## Required work
Go through the records and count the lines where the string "Pueblo" occurs. Reply with the number only.
════════════════════
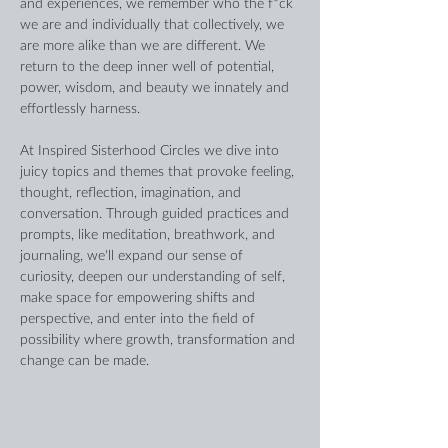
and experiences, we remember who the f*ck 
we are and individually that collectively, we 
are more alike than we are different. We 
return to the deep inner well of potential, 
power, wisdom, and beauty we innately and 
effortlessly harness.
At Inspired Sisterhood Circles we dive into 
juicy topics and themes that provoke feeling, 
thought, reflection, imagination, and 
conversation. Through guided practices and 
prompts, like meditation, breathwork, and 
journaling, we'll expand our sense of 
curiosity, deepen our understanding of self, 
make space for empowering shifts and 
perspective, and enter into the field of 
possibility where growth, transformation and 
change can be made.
════════════════════
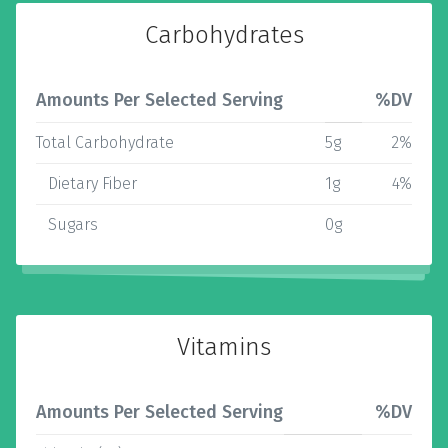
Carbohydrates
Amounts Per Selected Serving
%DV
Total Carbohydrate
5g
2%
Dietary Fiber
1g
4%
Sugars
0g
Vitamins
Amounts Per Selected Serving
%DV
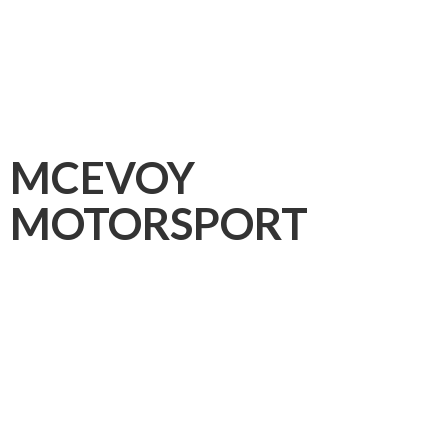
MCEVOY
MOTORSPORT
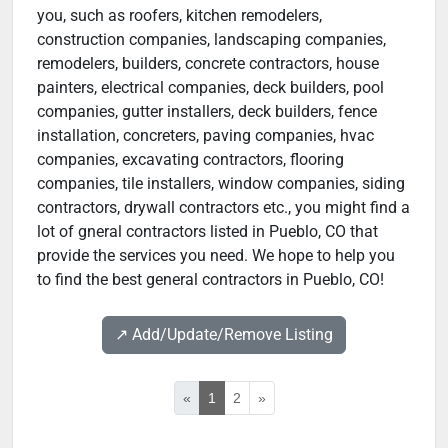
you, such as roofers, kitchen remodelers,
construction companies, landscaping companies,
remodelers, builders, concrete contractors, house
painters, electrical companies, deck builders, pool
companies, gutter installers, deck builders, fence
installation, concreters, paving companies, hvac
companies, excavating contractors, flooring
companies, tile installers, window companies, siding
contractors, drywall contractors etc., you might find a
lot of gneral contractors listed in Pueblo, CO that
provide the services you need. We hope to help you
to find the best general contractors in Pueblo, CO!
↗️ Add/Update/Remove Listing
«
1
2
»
════════════════════
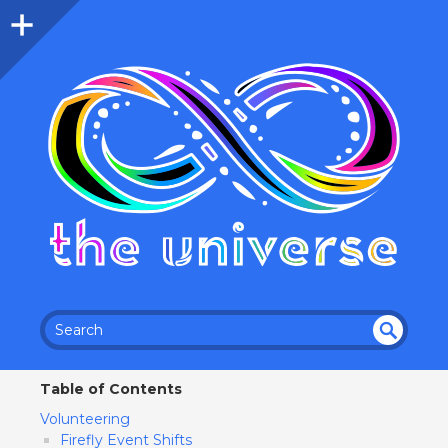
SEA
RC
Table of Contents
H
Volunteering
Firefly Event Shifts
════════════════════
## Output below
2